## Given data

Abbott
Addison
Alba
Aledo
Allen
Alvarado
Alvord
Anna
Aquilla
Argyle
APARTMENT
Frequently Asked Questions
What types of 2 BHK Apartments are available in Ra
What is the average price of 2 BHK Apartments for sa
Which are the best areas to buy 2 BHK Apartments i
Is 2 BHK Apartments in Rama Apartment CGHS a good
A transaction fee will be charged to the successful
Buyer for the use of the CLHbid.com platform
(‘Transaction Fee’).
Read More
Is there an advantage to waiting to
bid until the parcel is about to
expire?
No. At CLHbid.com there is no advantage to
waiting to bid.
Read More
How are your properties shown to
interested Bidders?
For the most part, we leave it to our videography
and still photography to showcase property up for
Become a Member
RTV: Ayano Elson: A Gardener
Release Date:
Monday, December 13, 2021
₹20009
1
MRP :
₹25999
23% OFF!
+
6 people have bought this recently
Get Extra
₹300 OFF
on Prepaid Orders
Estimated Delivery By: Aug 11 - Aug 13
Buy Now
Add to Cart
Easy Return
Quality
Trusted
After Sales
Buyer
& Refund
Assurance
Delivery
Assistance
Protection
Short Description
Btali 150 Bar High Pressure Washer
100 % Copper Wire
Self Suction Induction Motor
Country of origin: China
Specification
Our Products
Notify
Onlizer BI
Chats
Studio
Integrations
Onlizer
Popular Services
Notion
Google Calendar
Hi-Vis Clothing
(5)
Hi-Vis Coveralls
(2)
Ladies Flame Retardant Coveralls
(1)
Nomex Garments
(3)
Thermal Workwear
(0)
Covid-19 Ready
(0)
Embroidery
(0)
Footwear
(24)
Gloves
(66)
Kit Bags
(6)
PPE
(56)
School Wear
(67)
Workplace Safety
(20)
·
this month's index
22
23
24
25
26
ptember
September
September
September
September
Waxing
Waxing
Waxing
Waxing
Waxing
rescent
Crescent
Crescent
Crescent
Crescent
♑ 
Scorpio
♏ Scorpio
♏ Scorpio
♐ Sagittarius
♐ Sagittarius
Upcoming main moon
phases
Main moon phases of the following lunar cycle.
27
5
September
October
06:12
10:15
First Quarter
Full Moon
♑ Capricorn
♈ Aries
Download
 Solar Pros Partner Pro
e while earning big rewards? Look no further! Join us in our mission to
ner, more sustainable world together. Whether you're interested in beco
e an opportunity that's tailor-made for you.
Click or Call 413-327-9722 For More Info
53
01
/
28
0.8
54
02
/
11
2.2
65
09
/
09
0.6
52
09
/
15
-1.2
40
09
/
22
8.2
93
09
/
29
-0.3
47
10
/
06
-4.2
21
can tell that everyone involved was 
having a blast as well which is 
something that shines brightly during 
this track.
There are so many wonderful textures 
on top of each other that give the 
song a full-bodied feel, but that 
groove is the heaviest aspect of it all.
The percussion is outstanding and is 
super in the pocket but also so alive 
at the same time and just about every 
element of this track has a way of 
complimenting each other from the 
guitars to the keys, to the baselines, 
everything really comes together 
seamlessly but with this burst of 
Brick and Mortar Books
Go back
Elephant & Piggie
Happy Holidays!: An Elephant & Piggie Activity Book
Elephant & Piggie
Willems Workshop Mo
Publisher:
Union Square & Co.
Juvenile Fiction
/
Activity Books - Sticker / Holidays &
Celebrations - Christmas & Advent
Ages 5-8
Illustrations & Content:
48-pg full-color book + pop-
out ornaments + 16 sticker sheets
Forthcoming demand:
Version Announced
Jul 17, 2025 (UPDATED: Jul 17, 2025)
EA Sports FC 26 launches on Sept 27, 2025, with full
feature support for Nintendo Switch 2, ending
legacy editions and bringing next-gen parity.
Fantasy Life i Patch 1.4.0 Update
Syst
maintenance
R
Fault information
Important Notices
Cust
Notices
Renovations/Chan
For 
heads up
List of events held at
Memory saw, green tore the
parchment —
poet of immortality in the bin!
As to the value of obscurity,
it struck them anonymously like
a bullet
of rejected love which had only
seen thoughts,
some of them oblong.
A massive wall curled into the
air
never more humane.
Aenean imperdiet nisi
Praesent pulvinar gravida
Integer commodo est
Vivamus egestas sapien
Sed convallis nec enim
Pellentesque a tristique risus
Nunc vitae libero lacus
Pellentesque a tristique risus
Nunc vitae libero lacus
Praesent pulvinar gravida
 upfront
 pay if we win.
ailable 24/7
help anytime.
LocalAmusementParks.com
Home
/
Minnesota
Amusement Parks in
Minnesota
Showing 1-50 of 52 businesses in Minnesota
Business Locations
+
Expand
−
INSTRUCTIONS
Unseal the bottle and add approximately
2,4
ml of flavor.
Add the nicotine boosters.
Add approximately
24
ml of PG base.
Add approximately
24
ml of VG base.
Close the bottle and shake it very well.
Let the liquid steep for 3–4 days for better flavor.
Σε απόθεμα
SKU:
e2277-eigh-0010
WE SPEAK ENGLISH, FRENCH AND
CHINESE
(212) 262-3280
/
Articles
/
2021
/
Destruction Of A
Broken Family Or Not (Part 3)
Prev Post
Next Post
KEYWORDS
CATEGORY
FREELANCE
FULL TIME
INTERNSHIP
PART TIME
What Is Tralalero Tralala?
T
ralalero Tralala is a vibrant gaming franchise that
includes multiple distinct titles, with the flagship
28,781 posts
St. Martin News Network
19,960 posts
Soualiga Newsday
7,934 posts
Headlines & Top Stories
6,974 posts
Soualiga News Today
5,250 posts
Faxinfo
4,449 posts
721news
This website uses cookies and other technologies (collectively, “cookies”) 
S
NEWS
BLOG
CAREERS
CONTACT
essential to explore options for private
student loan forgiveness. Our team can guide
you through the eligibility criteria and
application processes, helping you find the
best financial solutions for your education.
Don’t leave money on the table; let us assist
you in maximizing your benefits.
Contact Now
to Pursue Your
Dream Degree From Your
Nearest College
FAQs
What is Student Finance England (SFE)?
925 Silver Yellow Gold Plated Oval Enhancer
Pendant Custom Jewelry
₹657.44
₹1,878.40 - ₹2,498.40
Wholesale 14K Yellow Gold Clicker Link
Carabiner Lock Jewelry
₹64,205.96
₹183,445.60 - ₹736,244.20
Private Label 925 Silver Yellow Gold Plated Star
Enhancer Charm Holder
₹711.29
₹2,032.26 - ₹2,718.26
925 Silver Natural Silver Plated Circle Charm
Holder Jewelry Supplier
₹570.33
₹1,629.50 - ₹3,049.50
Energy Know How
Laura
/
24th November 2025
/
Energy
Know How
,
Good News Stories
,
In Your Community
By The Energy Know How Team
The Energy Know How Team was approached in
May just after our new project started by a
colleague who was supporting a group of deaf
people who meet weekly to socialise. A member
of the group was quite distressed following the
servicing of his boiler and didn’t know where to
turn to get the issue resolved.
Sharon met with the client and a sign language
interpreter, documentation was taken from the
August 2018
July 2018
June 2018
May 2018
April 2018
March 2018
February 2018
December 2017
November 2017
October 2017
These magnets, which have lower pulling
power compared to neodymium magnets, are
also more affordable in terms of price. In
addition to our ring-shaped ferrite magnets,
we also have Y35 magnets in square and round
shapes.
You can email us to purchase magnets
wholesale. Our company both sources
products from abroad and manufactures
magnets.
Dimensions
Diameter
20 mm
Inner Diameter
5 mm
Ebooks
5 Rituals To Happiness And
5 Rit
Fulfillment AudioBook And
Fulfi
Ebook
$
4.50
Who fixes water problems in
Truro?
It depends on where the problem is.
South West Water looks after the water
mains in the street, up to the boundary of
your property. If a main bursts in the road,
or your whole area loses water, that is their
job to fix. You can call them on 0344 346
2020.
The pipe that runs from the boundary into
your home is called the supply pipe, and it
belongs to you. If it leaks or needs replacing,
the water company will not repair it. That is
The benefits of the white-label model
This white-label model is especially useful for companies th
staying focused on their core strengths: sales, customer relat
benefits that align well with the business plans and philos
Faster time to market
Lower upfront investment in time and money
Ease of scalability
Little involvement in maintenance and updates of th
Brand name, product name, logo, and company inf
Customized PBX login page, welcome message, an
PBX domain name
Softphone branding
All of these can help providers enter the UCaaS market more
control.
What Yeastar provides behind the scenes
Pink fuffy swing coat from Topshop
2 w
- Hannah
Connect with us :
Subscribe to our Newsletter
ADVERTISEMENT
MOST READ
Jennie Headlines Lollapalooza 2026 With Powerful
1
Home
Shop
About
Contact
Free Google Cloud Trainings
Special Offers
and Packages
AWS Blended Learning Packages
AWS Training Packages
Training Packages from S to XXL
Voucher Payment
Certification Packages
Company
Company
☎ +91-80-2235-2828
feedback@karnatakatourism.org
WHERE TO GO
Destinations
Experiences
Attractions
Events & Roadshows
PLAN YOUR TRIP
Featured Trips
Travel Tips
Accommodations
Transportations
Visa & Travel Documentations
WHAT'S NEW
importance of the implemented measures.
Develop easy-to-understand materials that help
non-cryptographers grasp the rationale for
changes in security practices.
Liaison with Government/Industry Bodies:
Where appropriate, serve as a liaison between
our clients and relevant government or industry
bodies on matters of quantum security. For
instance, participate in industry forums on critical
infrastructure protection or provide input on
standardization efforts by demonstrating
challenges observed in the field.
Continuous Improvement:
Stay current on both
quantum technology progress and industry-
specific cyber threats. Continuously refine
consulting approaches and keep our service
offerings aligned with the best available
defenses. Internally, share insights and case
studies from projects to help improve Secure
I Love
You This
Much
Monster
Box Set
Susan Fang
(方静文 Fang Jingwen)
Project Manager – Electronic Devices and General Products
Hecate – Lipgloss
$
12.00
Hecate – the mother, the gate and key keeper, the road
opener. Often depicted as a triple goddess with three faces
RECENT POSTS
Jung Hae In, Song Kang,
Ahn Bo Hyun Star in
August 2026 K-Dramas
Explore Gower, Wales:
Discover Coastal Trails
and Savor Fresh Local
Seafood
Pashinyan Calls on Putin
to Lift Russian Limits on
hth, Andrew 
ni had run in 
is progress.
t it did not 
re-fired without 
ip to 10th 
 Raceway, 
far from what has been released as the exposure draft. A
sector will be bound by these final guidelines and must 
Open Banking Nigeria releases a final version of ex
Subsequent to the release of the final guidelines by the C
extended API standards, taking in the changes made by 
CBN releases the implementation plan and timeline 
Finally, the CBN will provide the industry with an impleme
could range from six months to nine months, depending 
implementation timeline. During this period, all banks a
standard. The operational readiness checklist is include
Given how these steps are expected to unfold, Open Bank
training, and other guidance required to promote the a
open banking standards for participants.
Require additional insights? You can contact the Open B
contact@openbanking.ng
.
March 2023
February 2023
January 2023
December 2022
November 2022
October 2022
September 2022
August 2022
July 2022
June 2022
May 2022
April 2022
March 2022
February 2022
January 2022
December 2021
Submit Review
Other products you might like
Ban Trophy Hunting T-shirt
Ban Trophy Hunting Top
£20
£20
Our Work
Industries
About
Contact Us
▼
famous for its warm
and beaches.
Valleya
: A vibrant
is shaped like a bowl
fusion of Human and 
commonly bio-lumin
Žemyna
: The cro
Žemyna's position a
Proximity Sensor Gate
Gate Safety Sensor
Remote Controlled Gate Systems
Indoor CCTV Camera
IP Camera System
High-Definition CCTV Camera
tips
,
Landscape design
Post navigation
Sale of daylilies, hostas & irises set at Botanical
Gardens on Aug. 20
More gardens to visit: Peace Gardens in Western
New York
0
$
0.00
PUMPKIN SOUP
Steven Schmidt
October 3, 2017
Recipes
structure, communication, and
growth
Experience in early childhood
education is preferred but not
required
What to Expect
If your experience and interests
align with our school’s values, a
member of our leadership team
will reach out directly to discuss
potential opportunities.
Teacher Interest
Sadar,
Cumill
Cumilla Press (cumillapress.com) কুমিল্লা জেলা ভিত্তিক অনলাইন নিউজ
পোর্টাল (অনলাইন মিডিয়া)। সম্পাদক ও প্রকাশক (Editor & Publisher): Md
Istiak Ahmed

## Work required
Retype exactly the span of lines from the one with "Ladies Flame Retardant Coveralls" through the one with "legacy editions and bringing next-gen parity."; include both ends and omit the rest of the material.

## Result below
Ladies Flame Retardant Coveralls
(1)
Nomex Garments
(3)
Thermal Workwear
(0)
Covid-19 Ready
(0)
Embroidery
(0)
Footwear
(24)
Gloves
(66)
Kit Bags
(6)
PPE
(56)
School Wear
(67)
Workplace Safety
(20)
·
this month's index
22
23
24
25
26
ptember
September
September
September
September
Waxing
Waxing
Waxing
Waxing
Waxing
rescent
Crescent
Crescent
Crescent
Crescent
♑ 
Scorpio
♏ Scorpio
♏ Scorpio
♐ Sagittarius
♐ Sagittarius
Upcoming main moon
phases
Main moon phases of the following lunar cycle.
27
5
September
October
06:12
10:15
First Quarter
Full Moon
♑ Capricorn
♈ Aries
Download
 Solar Pros Partner Pro
e while earning big rewards? Look no further! Join us in our mission to
ner, more sustainable world together. Whether you're interested in beco
e an opportunity that's tailor-made for you.
Click or Call 413-327-9722 For More Info
53
01
/
28
0.8
54
02
/
11
2.2
65
09
/
09
0.6
52
09
/
15
-1.2
40
09
/
22
8.2
93
09
/
29
-0.3
47
10
/
06
-4.2
21
can tell that everyone involved was 
having a blast as well which is 
something that shines brightly during 
this track.
There are so many wonderful textures 
on top of each other that give the 
song a full-bodied feel, but that 
groove is the heaviest aspect of it all.
The percussion is outstanding and is 
super in the pocket but also so alive 
at the same time and just about every 
element of this track has a way of 
complimenting each other from the 
guitars to the keys, to the baselines, 
everything really comes together 
seamlessly but with this burst of 
Brick and Mortar Books
Go back
Elephant & Piggie
Happy Holidays!: An Elephant & Piggie Activity Book
Elephant & Piggie
Willems Workshop Mo
Publisher:
Union Square & Co.
Juvenile Fiction
/
Activity Books - Sticker / Holidays &
Celebrations - Christmas & Advent
Ages 5-8
Illustrations & Content:
48-pg full-color book + pop-
out ornaments + 16 sticker sheets
Forthcoming demand:
Version Announced
Jul 17, 2025 (UPDATED: Jul 17, 2025)
EA Sports FC 26 launches on Sept 27, 2025, with full
feature support for Nintendo Switch 2, ending
legacy editions and bringing next-gen parity.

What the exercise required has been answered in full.